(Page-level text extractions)
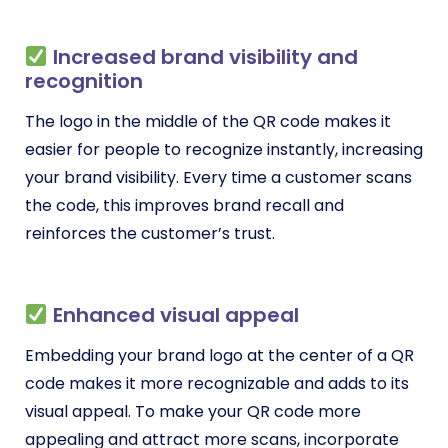
Increased brand visibility and
recognition
The logo in the middle of the QR code makes it
easier for people to recognize instantly, increasing
your brand visibility. Every time a customer scans
the code, this improves brand recall and
reinforces the customer’s trust.
Enhanced visual appeal
Embedding your brand logo at the center of a QR
code makes it more recognizable and adds to its
visual appeal. To make your QR code more
appealing and attract more scans, incorporate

» Exercise instructions
Repeat, word for word, every line from the line that contains "visual appeal. To make your QR code more" to the end of the entries; include both of those lines and no others.

» Answer
visual appeal. To make your QR code more
appealing and attract more scans, incorporate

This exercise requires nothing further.